Cleanlab is automating data curation at scale 🌐

Plus: Chief Scientist Jonas on data curation, multi-modal and CleanLab Studio...

Published 03 May 2024

CV Deep Dive

Today, we’re talking with Jonas Mueller, Co-Founder and Chief Scientist of Cleanlab.

Cleanlab’s data curation platform helps AI/ML engineers and data scientists seamlessly improve the quality of any dataset. Pioneered out of MIT as an open-source project in 2018 by Jonas and his co-founders Curtis Northcutt (CEO) and Anish Athalye (CTO), the startup has built the world’s most popular Data-Centric AI software. Their mission: to enable reliable AI & Analytics by tackling “garbage in, garbage out” at enterprise-scale. Their secret: a novel AI system that automatically finds and fixes common dataset issues.

The startup’s flagship product, Cleanlab Studio, automates critical data curation, data annotation, and data quality work that today’s top AI companies (Google, OpenAI, Tesla, …) are doing with massive manual labor investments. Using Cleanlab Studio, teams across all industries (who cannot afford such investment) can still deploy similarly successful AI applications.

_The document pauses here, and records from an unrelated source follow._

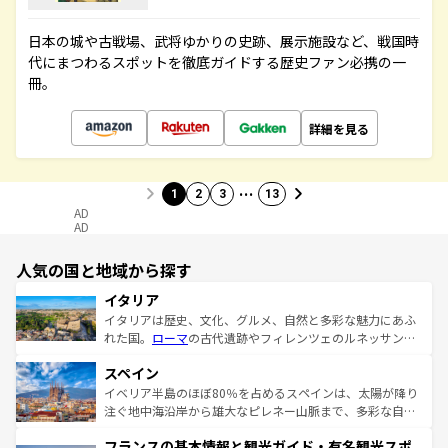
日本の城や古戦場、武将ゆかりの史跡、展示施設など、戦国時
代にまつわるスポットを徹底ガイドする歴史ファン必携の一
冊。
詳細を見る
…
1
2
3
13
AD
AD
人気の国と地域から探す
イタリア
イタリアは歴史、文化、グルメ、自然と多彩な魅力にあふ
れた国。
ローマ
の古代遺跡やフィレンツェのルネッサンス
美術、ヴェネツィアの運河など、歴史あるスポットはもち
スペイン
ろん、トスカーナの美しい田園風景やアマルフィ海岸の絶
景など、自然景観も見逃せない。観光の合間には、本場の
イベリア半島のほぼ80％を占めるスペインは、太陽が降り
ピザやパスタなど、絶品のイタリア料理を堪能することも
注ぐ地中海沿岸から雄大なピレネー山脈まで、多彩な自然
できる。朝目覚めてから夜眠るまで、すべての瞬間を楽し
と文化が詰まったヨーロッパ屈指の旅行先だ。多様な地域
フランスの基本情報と観光ガイド・有名観光スポ
ませてくれるイタリアで、忘れられない旅をしてみよう！
文化が根付くこの国では、情熱的なフラメンコ、熱気あふ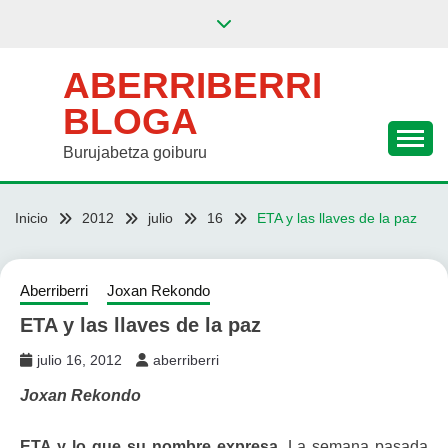
Saltar
al
contenido
ABERRIBERRI
BLOGA
Burujabetza goiburu
Inicio
2012
julio
16
ETA y las llaves de la paz
Aberriberri
Joxan Rekondo
ETA y las llaves de la paz
julio 16, 2012
aberriberri
Joxan Rekondo
ETA y lo que su nombre expresa.
La semana pasada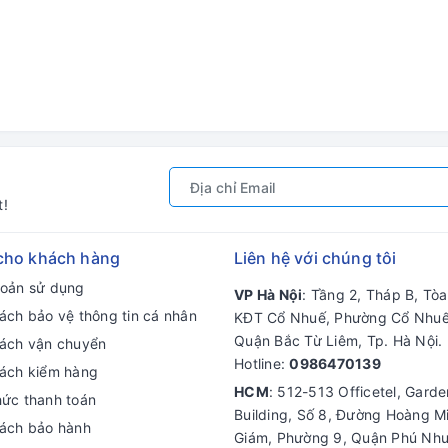
t!
cho khách hàng
Liên hệ với chúng tôi
hoản sử dụng
VP Hà Nội
: Tầng 2, Tháp B, Tò
ách bảo vệ thông tin cá nhân
KĐT Cổ Nhuế, Phường Cổ Nhuế
Quận Bắc Từ Liêm, Tp. Hà Nội.
sách vận chuyển
Hotline:
0986470139
sách kiểm hàng
HCM
: 512-513 Officetel, Gard
hức thanh toán
Building, Số 8, Đường Hoàng M
sách bảo hành
Giám, Phường 9, Quận Phú Nhu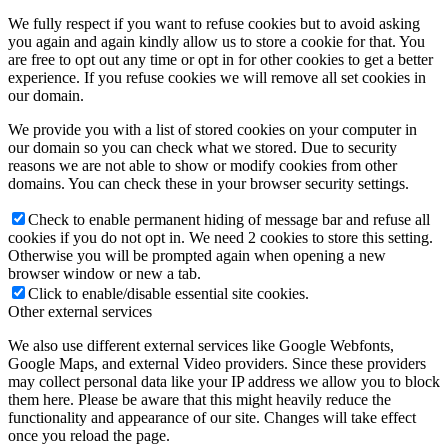
We fully respect if you want to refuse cookies but to avoid asking
you again and again kindly allow us to store a cookie for that. You
are free to opt out any time or opt in for other cookies to get a better
experience. If you refuse cookies we will remove all set cookies in
our domain.
We provide you with a list of stored cookies on your computer in
our domain so you can check what we stored. Due to security
reasons we are not able to show or modify cookies from other
domains. You can check these in your browser security settings.
Check to enable permanent hiding of message bar and refuse all
cookies if you do not opt in. We need 2 cookies to store this setting.
Otherwise you will be prompted again when opening a new
browser window or new a tab.
Click to enable/disable essential site cookies.
Other external services
We also use different external services like Google Webfonts,
Google Maps, and external Video providers. Since these providers
may collect personal data like your IP address we allow you to block
them here. Please be aware that this might heavily reduce the
functionality and appearance of our site. Changes will take effect
once you reload the page.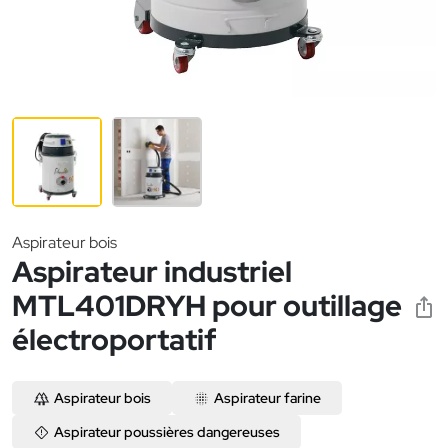
Aspirateur bois
Aspirateur industriel
MTL401DRYH pour outillage
électroportatif
Aspirateur bois
Aspirateur farine
Aspirateur poussières dangereuses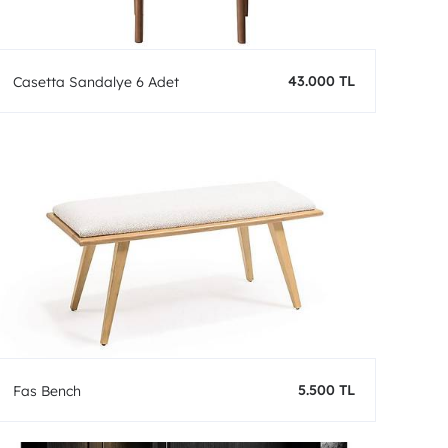
43.000 TL
Casetta Sandalye 6 Adet
5.500 TL
Fas Bench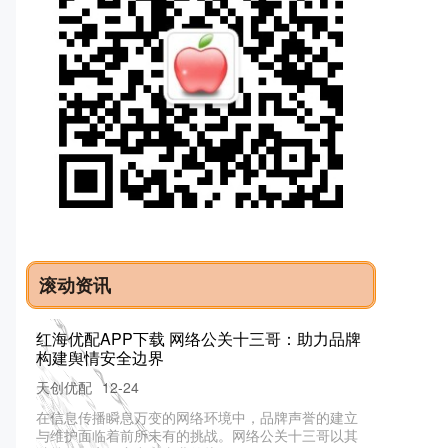
滚动资讯
红海优配APP下载 网络公关十三哥：助力品牌
构建舆情安全边界
天创优配
12-24
在信息传播瞬息万变的网络环境中，品牌声誉的建立
与维护面临着前所未有的挑战。网络公关十三哥以其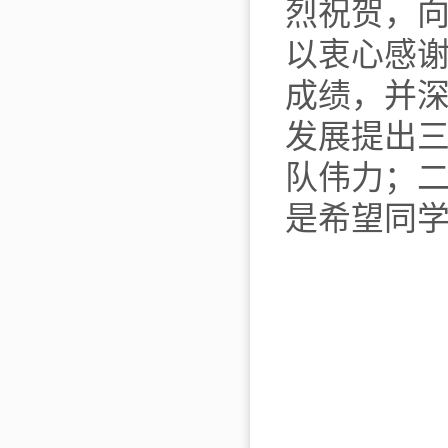
烈祝贺，
以衷心感
成绩，
并
发展提出
队伟力；
是希望同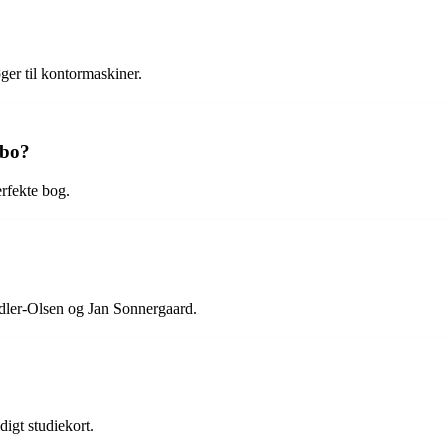
øger til kontormaskiner.
lbo?
erfekte bog.
 Adler-Olsen og Jan Sonnergaard.
digt studiekort.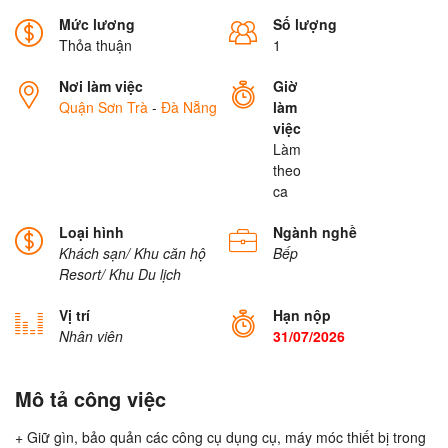
Mức lương
Số lượng
Thỏa thuận
1
Nơi làm việc
Giờ
Quận Sơn Trà
-
Đà Nẵng
làm
việc
Làm
theo
ca
Loại hình
Ngành nghề
Khách sạn/ Khu căn hộ
Bếp
Resort/ Khu Du lịch
Vị trí
Hạn nộp
Nhân viên
31/07/2026
Mô tả công việc
+ Giữ gìn, bảo quản các công cụ dụng cụ, máy móc thiết bị trong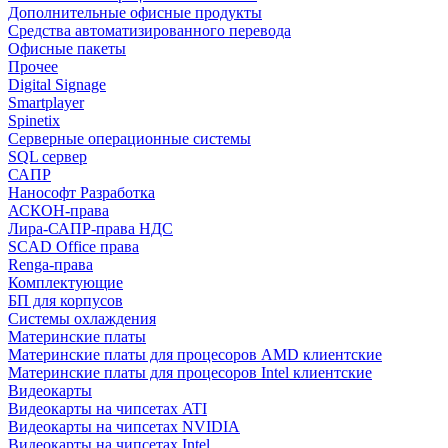
Дополнительные офисные продукты
Средства автоматизированного перевода
Офисные пакеты
Прочее
Digital Signage
Smartplayer
Spinetix
Серверные операционные системы
SQL сервер
САПР
Нанософт Разработка
АСКОН-права
Лира-САПР-права НДС
SCAD Office права
Renga-права
Комплектующие
БП для корпусов
Системы охлаждения
Материнские платы
Материнские платы для процесоров AMD клиентские
Материнские платы для процесоров Intel клиентские
Видеокарты
Видеокарты на чипсетах ATI
Видеокарты на чипсетах NVIDIA
Видеокарты на чипсетах Intel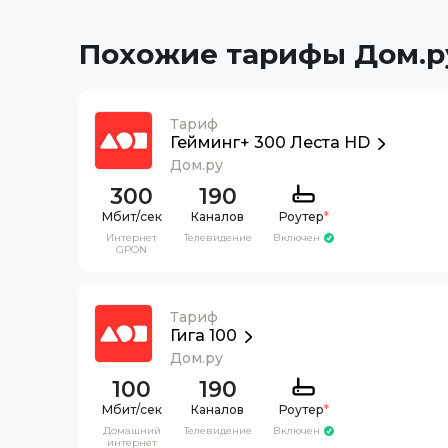
Похожие тарифы Дом.р
Тариф
Гейминг+ 300 Леста HD
Дом.ру
300
190
Каналов
Роутер
*
Интернет
Телевидение
Включен
GPON
Тариф
Гига 100
Дом.ру
100
190
Каналов
Роутер
*
Домашний
Телевидение
Включен
интернет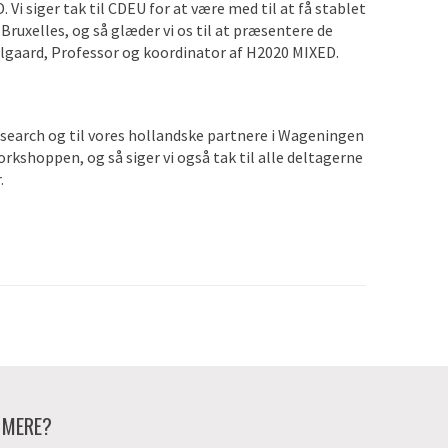
 Vi siger tak til CDEU for at være med til at få stablet
ruxelles, og så glæder vi os til at præsentere de
algaard, Professor og koordinator af H2020 MIXED.
esearch og til vores hollandske partnere i Wageningen
workshoppen, og så siger vi også tak til alle deltagerne
.
E MERE?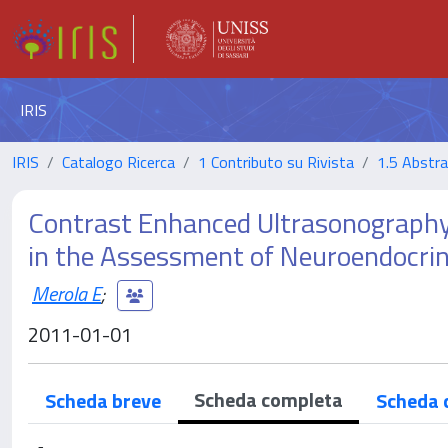
IRIS
IRIS
Catalogo Ricerca
1 Contributo su Rivista
1.5 Abstrac
Contrast Enhanced Ultrasonography 
in the Assessment of Neuroendocrin
Merola E
;
2011-01-01
Scheda completa
Scheda breve
Scheda 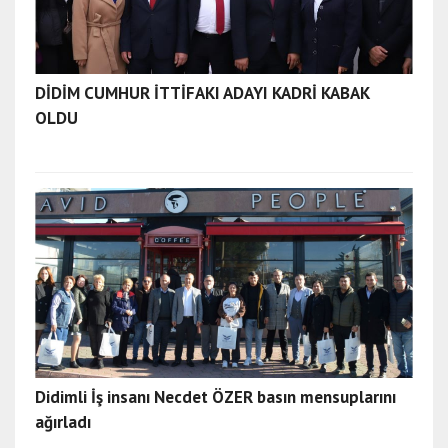
DİDİM CUMHUR İTTİFAKI ADAYI KADRİ KABAK
OLDU
Didimli İş insanı Necdet ÖZER basın mensuplarını
ağırladı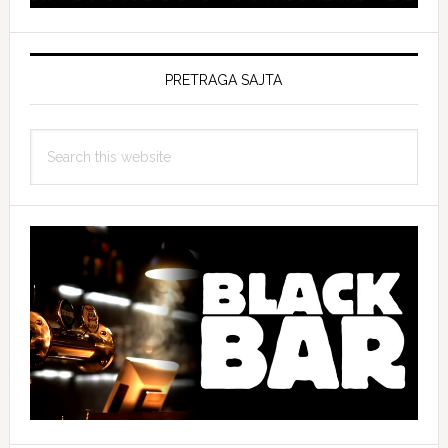
PRETRAGA SAJTA
Search
this
website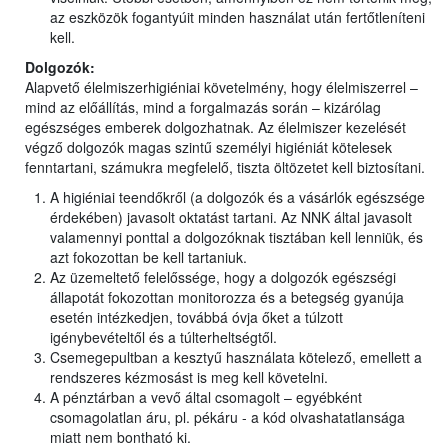
az eszközök fogantyúit minden használat után fertőtleníteni
kell.
Dolgozók:
Alapvető élelmiszerhigiéniai követelmény, hogy élelmiszerrel –
mind az előállítás, mind a forgalmazás során – kizárólag
egészséges emberek dolgozhatnak. Az élelmiszer kezelését
végző dolgozók magas szintű személyi higiéniát kötelesek
fenntartani, számukra megfelelő, tiszta öltözetet kell biztosítani.
A higiéniai teendőkről (a dolgozók és a vásárlók egészsége
érdekében) javasolt oktatást tartani. Az NNK által javasolt
valamennyi ponttal a dolgozóknak tisztában kell lenniük, és
azt fokozottan be kell tartaniuk.
Az üzemeltető felelőssége, hogy a dolgozók egészségi
állapotát fokozottan monitorozza és a betegség gyanúja
esetén intézkedjen, továbbá óvja őket a túlzott
igénybevételtől és a túlterheltségtől.
Csemegepultban a kesztyű használata kötelező, emellett a
rendszeres kézmosást is meg kell követelni.
A pénztárban a vevő által csomagolt – egyébként
csomagolatlan áru, pl. pékáru - a kód olvashatatlansága
miatt nem bontható ki.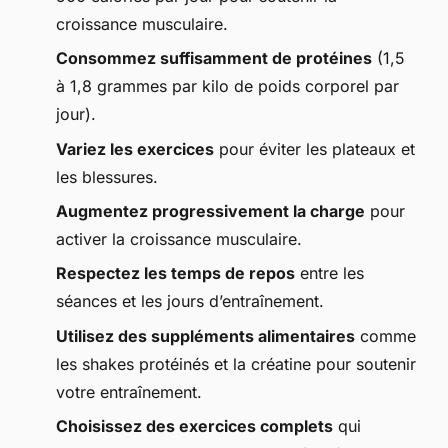
croissance musculaire.
Consommez suffisamment de protéines
(1,5
à 1,8 grammes par kilo de poids corporel par
jour).
Variez les exercices
pour éviter les plateaux et
les blessures.
Augmentez progressivement la charge
pour
activer la croissance musculaire.
Respectez les temps de repos
entre les
séances et les jours d’entraînement.
Utilisez des suppléments alimentaires
comme
les shakes protéinés et la créatine pour soutenir
votre entraînement.
Choisissez des exercices complets
qui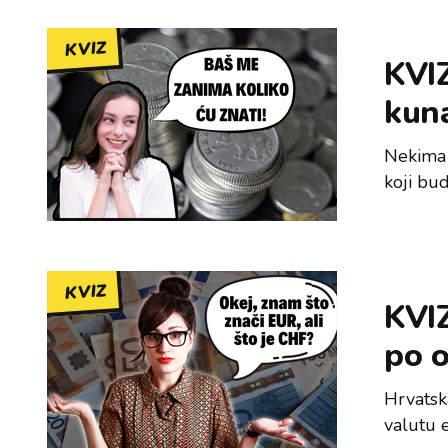
KVIZ
KVIZ
kuna
Nekima 
koji bud
KVIZ
KVIZ
po 
Hrvatsk
valutu e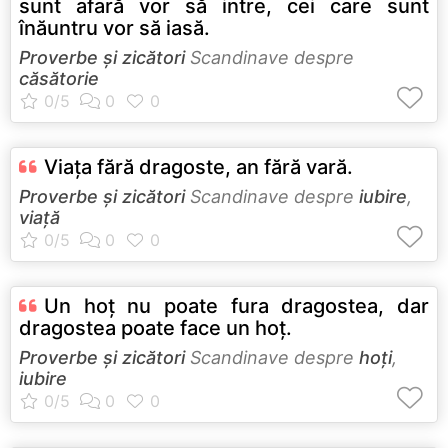
sunt afară vor să intre, cei care sunt
înăuntru vor să iasă.
Proverbe și zicători
Scandinave despre
căsătorie
Viaţa fără dragoste, an fără vară.
Proverbe și zicători
Scandinave despre
iubire
,
viață
Un hoţ nu poate fura dragostea, dar
dragostea poate face un hoţ.
Proverbe și zicători
Scandinave despre
hoţi
,
iubire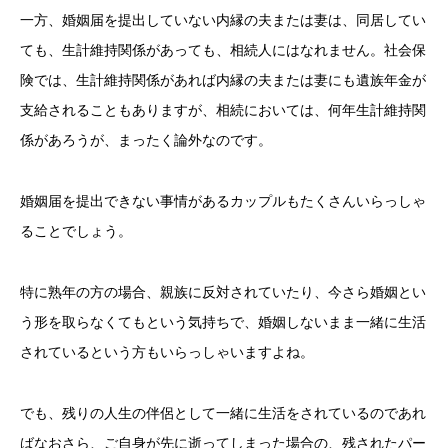
一方、婚姻届を提出していない内縁の夫または妻は、同居してい
ても、生計維持関係があっても、相続人にはなれません。社会保
険では、生計維持関係があれば内縁の夫または妻にも遺族年金が
支給されることもありますが、相続においては、何年生計維持関
係があろうが、まったく論外なのです。
婚姻届を提出できない事情があるカップルもたくさんいらっしゃ
ることでしょう。
特に熟年の方の場合、親族に反対されていたり、今さら婚姻とい
う形を取らなくてもという気持ちで、婚姻しないまま一緒に生活
されているという方もいらっしゃいますよね。
でも、残りの人生の伴侶として一緒に生活をされているのであれ
ばなおさら、ご自身が先に逝ってしまった場合の、残されたパー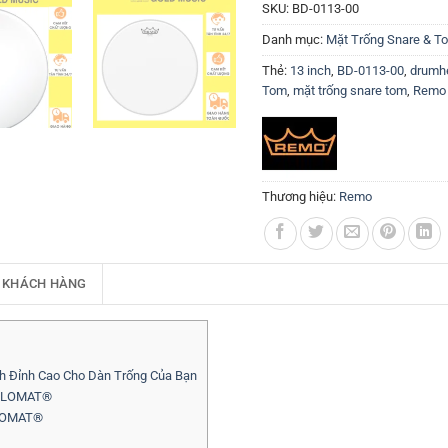
SKU:
BD-0113-00
Danh mục:
Mặt Trống Snare & T
Thẻ:
13 inch
,
BD-0113-00
,
drumh
Tom
,
mặt trống snare tom
,
Remo
Thương hiệu:
Remo
 KHÁCH HÀNG
 Đỉnh Cao Cho Dàn Trống Của Bạn
IPLOMAT®
PLOMAT®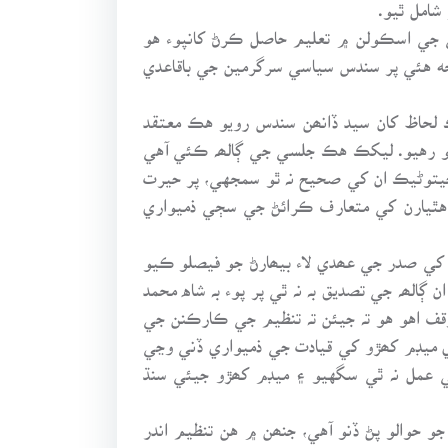
شامل ٿيو.
جي اسڪولن ۾ تعليم حاصل ڪرڻ کانپوء هو
مجه هئي پر سندس سياسي سرگرمين جي باقاعدي
 لحاظ کان سيد ڏانھن سندس رويو هڪ معتقد
رويو رهيو. ليکڪ هڪ جلسي جي ڳالھہ ڪئي آهي
يتوڻيڪ ان کي صحيح نہ ٿو سمجهي، پر حيرت
۽ هٿيارن کي متعارف ڪرائڻ جي سڄي ذميواري
ري کي صدر جي عھدي لاء بيھارڻ جو فيصلو ڪيو
 ڳالھہ جي تصديق بہ نہ ٿي پر پوء بہ شاه محمد
وقف اهو هو تہ جيئن تہ تنظيم جي ڪارڪنن جي
ي ميڊم کھڙو کي قيادت جي ذميواري ڏني وڃي
 عمل نہ ٿي سگهيو ۽ ميڊم کھڙو جيئي سنڌ
 حوالو پڻ ڏنو آهي، جنھن ۾ هن تنظيم اندر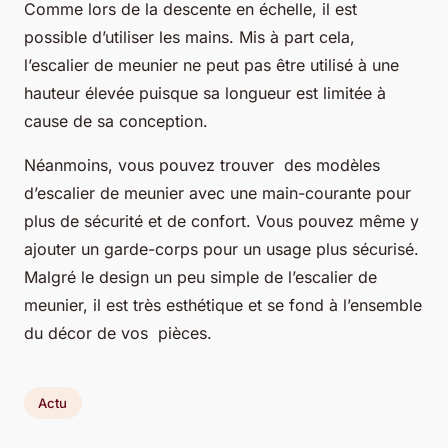
Comme lors de la descente en échelle, il est
possible d’utiliser les mains. Mis à part cela,
l’escalier de meunier ne peut pas être utilisé à une
hauteur élevée puisque sa longueur est limitée à
cause de sa conception.
Néanmoins, vous pouvez trouver des modèles
d’escalier de meunier avec une main-courante pour
plus de sécurité et de confort. Vous pouvez même y
ajouter un garde-corps pour un usage plus sécurisé.
Malgré le design un peu simple de l’escalier de
meunier, il est très esthétique et se fond à l’ensemble
du décor de vos pièces.
Actu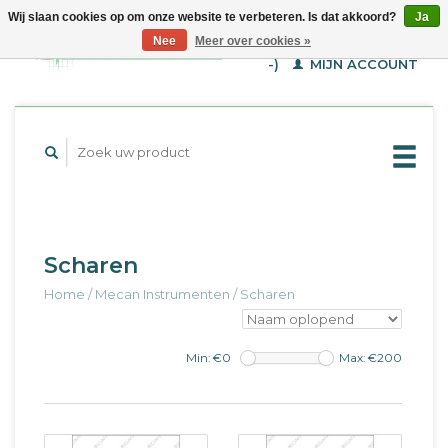
Wij slaan cookies op om onze website te verbeteren. Is dat akkoord?
Ja
WINKELWAGEN (€--,-
Nee
Meer over cookies »
-)
MIJN ACCOUNT
Scharen
Home
/
Mecan Instrumenten
/
Scharen
Min: €
0
Max: €
200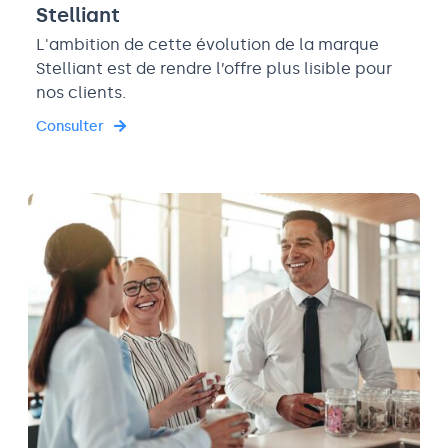
Stelliant
L'ambition de cette évolution de la marque
Stelliant est de rendre l’offre plus lisible pour
nos clients.
Consulter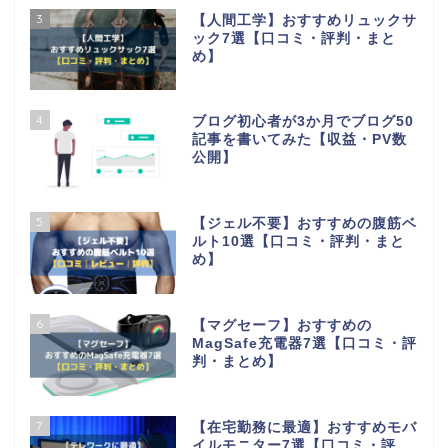
3
【人間工学】おすすめリュックサ
ック7選【口コミ・評判・まと
め】
4
ブログ初心者が3か月でブログ50
記事を書いてみた【収益・PV数
公開】
5
【ジェル不要】おすすめの腹筋ベ
ルト10選【口コミ・評判・まと
め】
6
【マグセーフ】おすすめの
MagSafe充電器7選【口コミ・評
判・まとめ】
7
【在宅勤務に最適】おすすめモバ
イルモニター7選【口コミ・評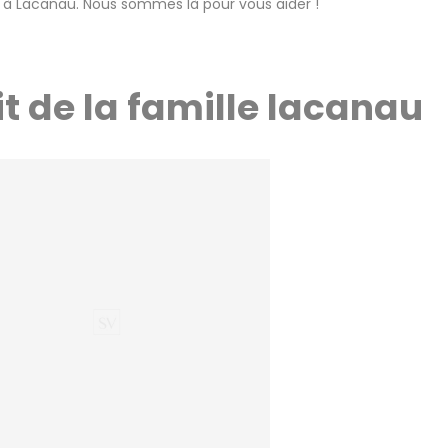
es à Lacanau. Nous sommes là pour vous aider !
t de la famille lacanau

Cleanlab can be used for any image, text, or structured/tabular dataset (via a no-code interface or Python APIs), and is being adopted by Tech Consultants, Data Analysts, and emerging ‘AI Engineers’ - roles responsible for turning data into business value without formal education in Machine Learning.

Today, Cleanlab has hundreds of companies using its software, including some of the biggest tech companies in the world. In October 2023, the startup announced a $25 million Series A funding round led by Menlo Venture and TQ Ventures, with existing investor Bain Capital Ventures (BCV) and new investor Databricks also participating.

In this conversation, Jonas walks us through the founding premise of Cleanlab, why data curation is the most critical component of your AI stack, and how open-source has shaped Cleanlab’s fast rise..

Let’s dive in ⚡️

Read time: 8 mins


Our Chat with Jonas 💬

Jonas - welcome to Cerebral Valley! First off, give us a bit about your background and what led you to co-found Cleanlab.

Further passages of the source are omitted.